AUTORRETRATO

A menudo me gusta ignorar el tiempo. Los números en sí me vuelven loca. Siento que soy perseguida por ellos. Hay uno en especial, que adquirí a los trece años: Trece: uno y tres que para siempre me persiguen.
El tiempo nunca ha sido mi aliado. Mis padres no me definen. Supongo que lo único en lo que realmente he ganado es en ser la célula más rápida. Muy pronto dejé de saber lo que era una familia. Desde entonces, mi vida se ha basado en cómo repartir mi tiempo y el costo monetario que esto implica. Ser hija de padres divorciados y diecinueve años de tiempo a la basura han formado en mi rostro un par de agujeros oscuros.
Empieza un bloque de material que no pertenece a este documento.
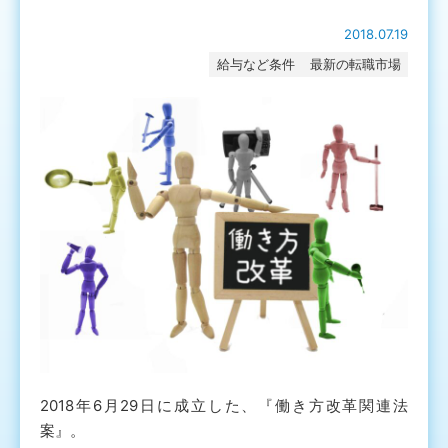
2018.07.19
給与など条件
最新の転職市場
2018年6月29日に成立した、『働き方改革関連法
案』。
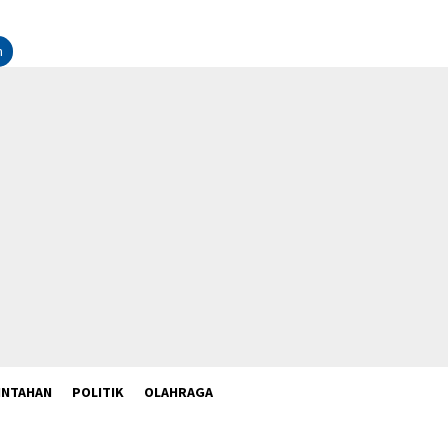
n
INTAHAN
POLITIK
OLAHRAGA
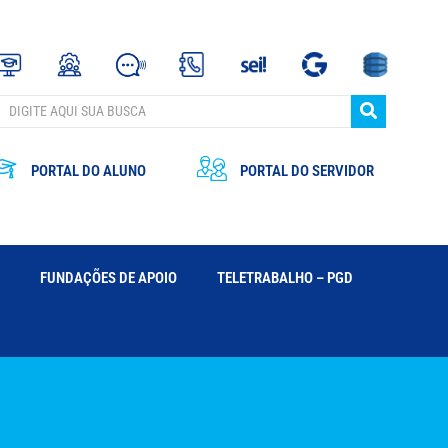
PORTAL DO ALUNO
PORTAL DO SERVIDOR
FUNDAÇÕES DE APOIO
TELETRABALHO – PGD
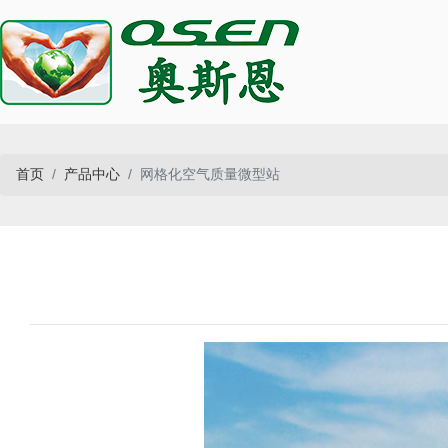
首页
产品中心
网格化空气质量微型站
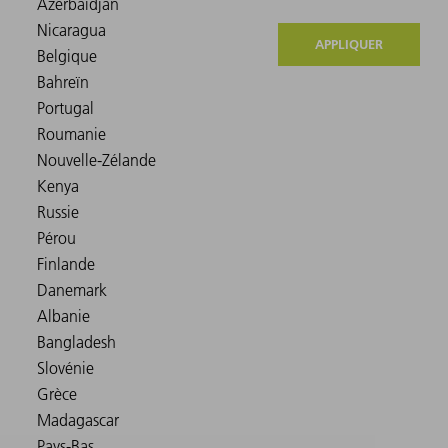
APPLIQUER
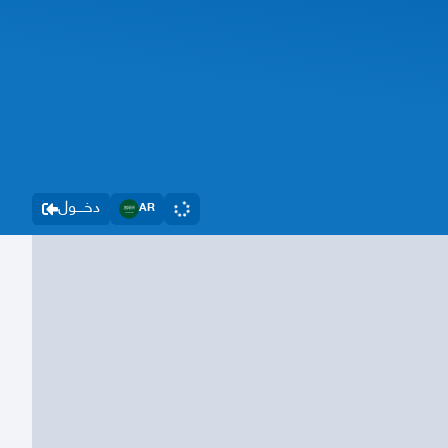
دخــــول
AR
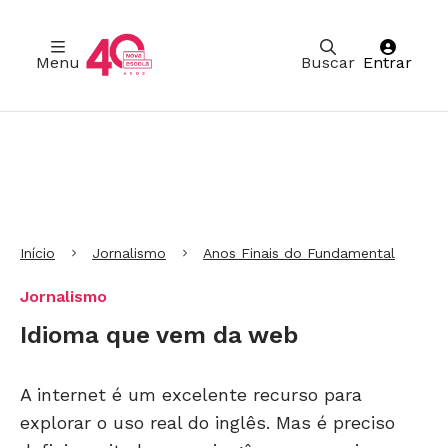
Menu
Buscar
Entrar
Ir para Cabeçalho
Ir para Menu
Ir para conteúdo principal
Ir para Rodapé
Início
Jornalismo
Anos Finais do Fundamental
Jornalismo
Idioma que vem da web
A internet é um excelente recurso para
explorar o uso real do inglês. Mas é preciso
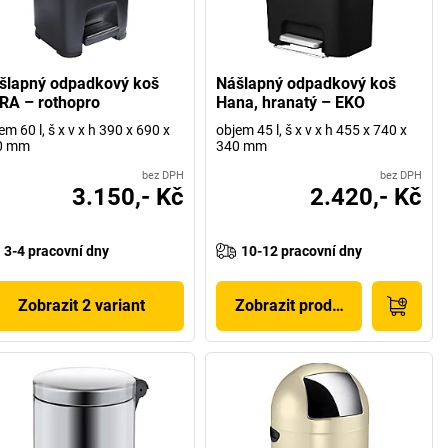
šlapný odpadkový koš
Nášlapný odpadkový koš
RA – rothopro
Hana, hranatý – EKO
em 60 l, š x v x h 390 x 690 x
objem 45 l, š x v x h 455 x 740 x
0 mm
340 mm
bez DPH
bez DPH
3.150,- Kč
2.420,- Kč
3-4 pracovní dny
10-12 pracovní dny
Zobrazit 2 variant
Zobrazit produkt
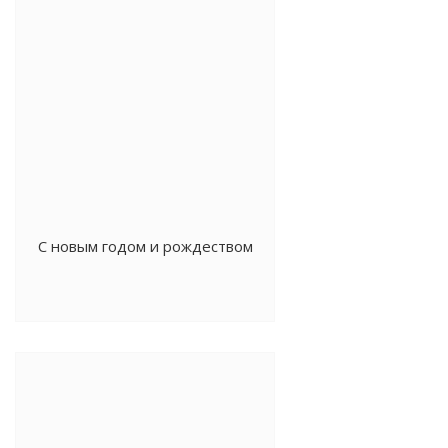
С новым годом и рождеством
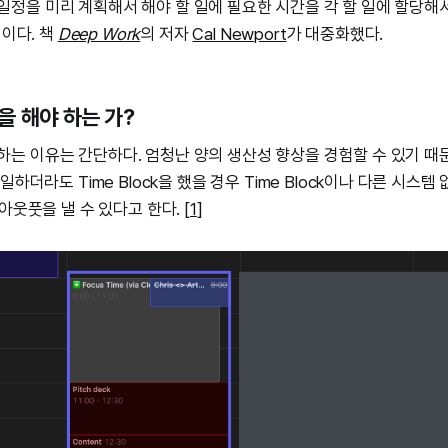
하루 일정을 미리 계획해서 해야 할 일에 필요한 시간을 각 할 일에 할당
법이다. 책
Deep Work
의 저자
Cal Newport
가 대중화했다.
k을 해야 하는 가?
해야 하는 이유는 간단하다. 엄청난 양의 생산성 향상을 경험할 수 있기 때
일하더라도 Time Block을 했을 경우 Time Block이나 다른 시스템
아웃풋을 낼 수 있다고 한다. [
1
]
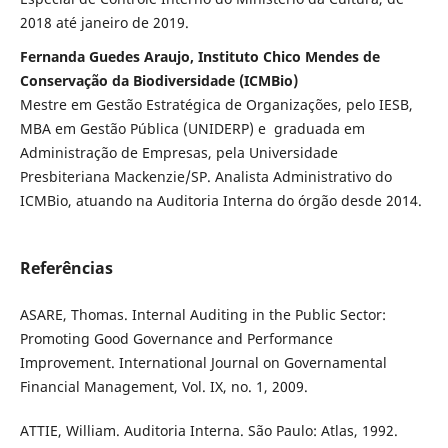
2018 até janeiro de 2019.
Fernanda Guedes Araujo, Instituto Chico Mendes de
Conservação da Biodiversidade (ICMBio)
Mestre em Gestão Estratégica de Organizações, pelo IESB,
MBA em Gestão Pública (UNIDERP) e graduada em
Administração de Empresas, pela Universidade
Presbiteriana Mackenzie/SP. Analista Administrativo do
ICMBio, atuando na Auditoria Interna do órgão desde 2014.
Referências
ASARE, Thomas. Internal Auditing in the Public Sector:
Promoting Good Governance and Performance
Improvement. International Journal on Governamental
Financial Management, Vol. IX, no. 1, 2009.
ATTIE, William. Auditoria Interna. São Paulo: Atlas, 1992.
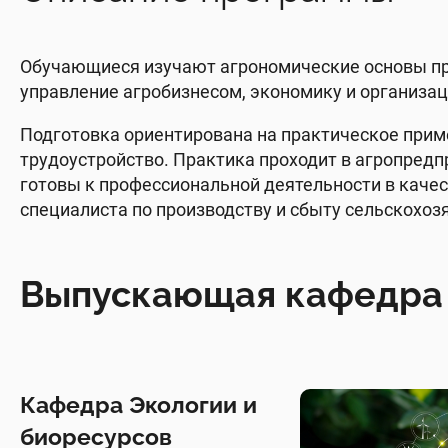
Обучающиеся изучают агрономические основы про
управление агробизнесом, экономику и организац
Подготовка ориентирована на практическое прим
трудоустройство. Практика проходит в агропредп
готовы к профессиональной деятельности в качес
специалиста по производству и сбыту сельскохоз
Выпускающая кафедра
Кафедра Экологии и
биоресурсов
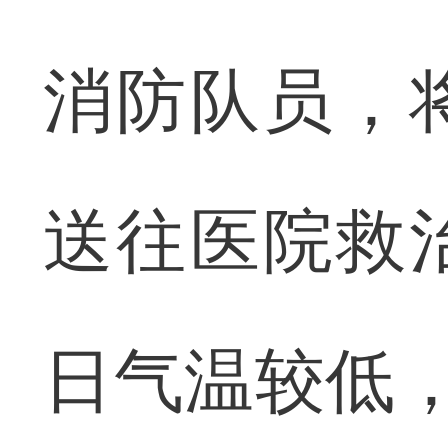
消防队员，
送往医院救
日气温较低，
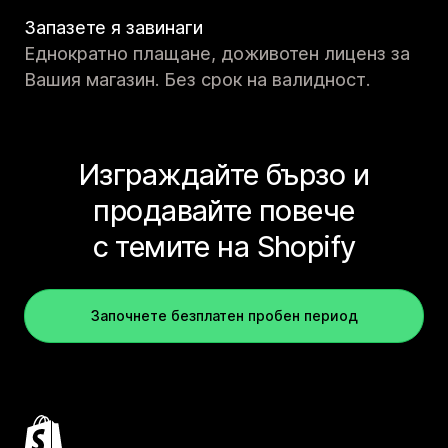
Запазете я завинаги
Еднократно плащане, доживотен лиценз за
Вашия магазин. Без срок на валидност.
Изграждайте бързо и
продавайте повече
с темите на Shopify
Започнете безплатен пробен период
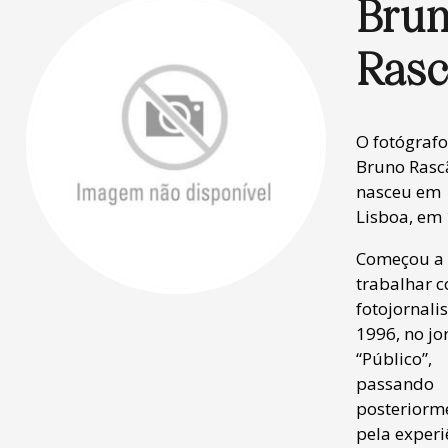
Bru
Ras
O fotógrafo
Bruno Rasc
nasceu em
Lisboa, em 
Começou a
trabalhar 
fotojornali
1996, no jo
“Público”,
passando
posteriorm
pela experi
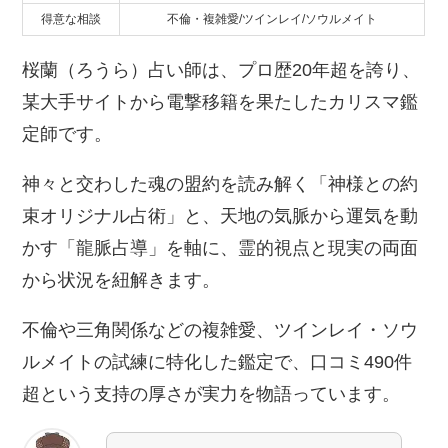
得意な相談
不倫・複雑愛/ツインレイ/ソウルメイト
桜蘭（ろうら）占い師は、プロ歴20年超を誇り、
某大手サイトから電撃移籍を果たしたカリスマ鑑
定師です。
神々と交わした魂の盟約を読み解く「神様との約
束オリジナル占術」と、天地の気脈から運気を動
かす「龍脈占導」を軸に、霊的視点と現実の両面
から状況を紐解きます。
不倫や三角関係などの複雑愛、ツインレイ・ソウ
ルメイトの試練に特化した鑑定で、口コミ490件
超という支持の厚さが実力を物語っています。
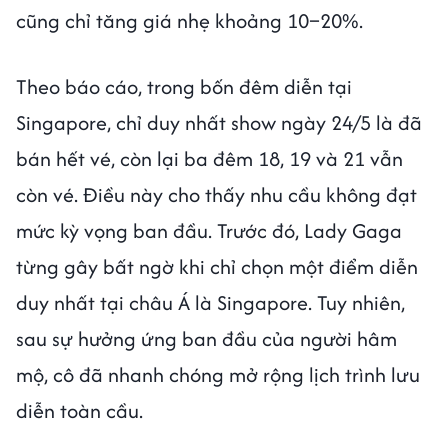
cũng chỉ tăng giá nhẹ khoảng 10–20%.
Theo báo cáo, trong bốn đêm diễn tại
Singapore, chỉ duy nhất show ngày 24/5 là đã
bán hết vé, còn lại ba đêm 18, 19 và 21 vẫn
còn vé. Điều này cho thấy nhu cầu không đạt
mức kỳ vọng ban đầu. Trước đó, Lady Gaga
từng gây bất ngờ khi chỉ chọn một điểm diễn
duy nhất tại châu Á là Singapore. Tuy nhiên,
sau sự hưởng ứng ban đầu của người hâm
mộ, cô đã nhanh chóng mở rộng lịch trình lưu
diễn toàn cầu.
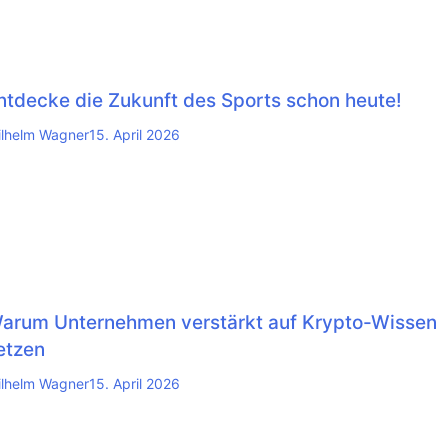
ntdecke die Zukunft des Sports schon heute!
lhelm Wagner
15. April 2026
arum Unternehmen verstärkt auf Krypto-Wissen
etzen
lhelm Wagner
15. April 2026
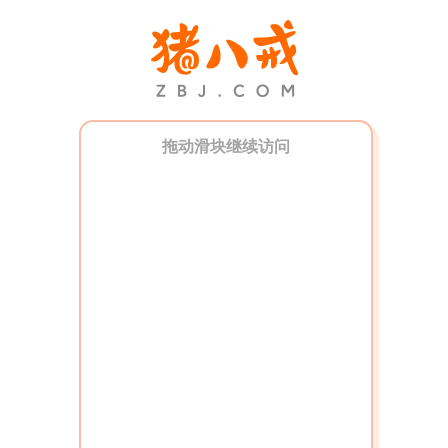
拖动滑块继续访问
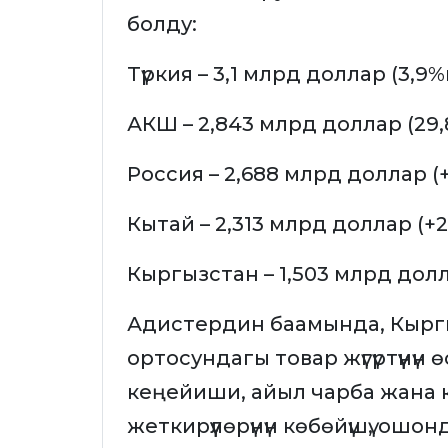
болду:
Түркия – 3,1 млрд доллар (3,9%
АКШ – 2,843 млрд доллар (29,
Россия – 2,688 млрд доллар (+
Кытай – 2,313 млрд доллар (+2
Кыргызстан – 1,503 млрд долла
Адистердин баамында, Кырг
ортосундагы товар жүгүртүүнүн
кеңейиши, айыл чарба жана
жеткирүүлөрүнүн көбөйүшү, ош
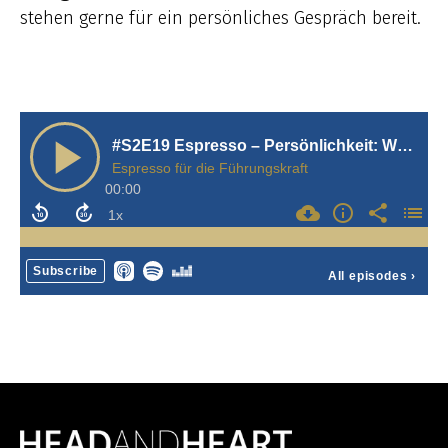
stehen gerne für ein persönliches Gespräch bereit.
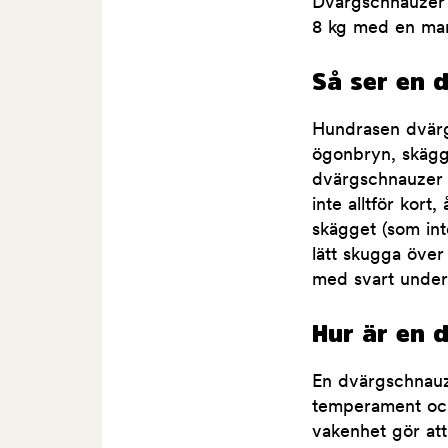
Dvärgschnauzer 
8 kg med en ma
Så ser en 
Hundrasen dvärg
ögonbryn, skägg 
dvärgschnauzer s
inte alltför kor
skägget (som int
lätt skugga öve
med svart underul
Hur är en 
En dvärgschnauz
temperament och
vakenhet gör at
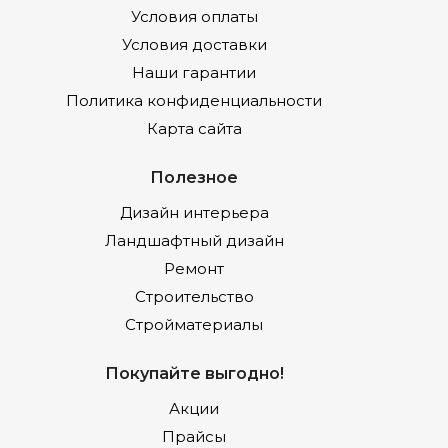
Условия оплаты
Условия доставки
Наши гарантии
Политика конфиденциальности
Карта сайта
Полезное
Дизайн интерьера
Ландшафтный дизайн
Ремонт
Строительство
Стройматериалы
Покупайте выгодно!
Акции
Прайсы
Primero nació mi sonrisa y cinco minutos después aparecí. No sé si fui un accidente, como cuando es un día lluvioso y por casualidad te golpea la gota más grande de todo el mundo. Comencé a sentir que no se podía estar realmente viva sin habitar un escenario entero. Crear, hacer carne, hueso, hacer voz cada palabra, cada línea en el corazón de alguien: estar viva. Lo descubrí a los ocho años y me quedé ahí, habitando un lugar fuera de tiempo y espacio que me deja olvidar los minutos que vienen tras de mí. A los trece le grité al mundo que soy homosexual. A los trece le grité al mundo que soy mujer. A los trece comencé a ser vulgar sin que me importe una mierda. Y a los catorce descubrí que mi piel es transparente. Soy incapaz de ocultar mis estados de ánimo, pero mis sentimientos están sepultados más abajo de mis grandes temores.
No le tengo miedo a la muerte. Todos los días lo descubro.
Siempre despierto con la misma pregunta como una gran puerta en el pecho.
Qué debo ser ahora, el día de hoy, este minuto: qué rostro me hace falta.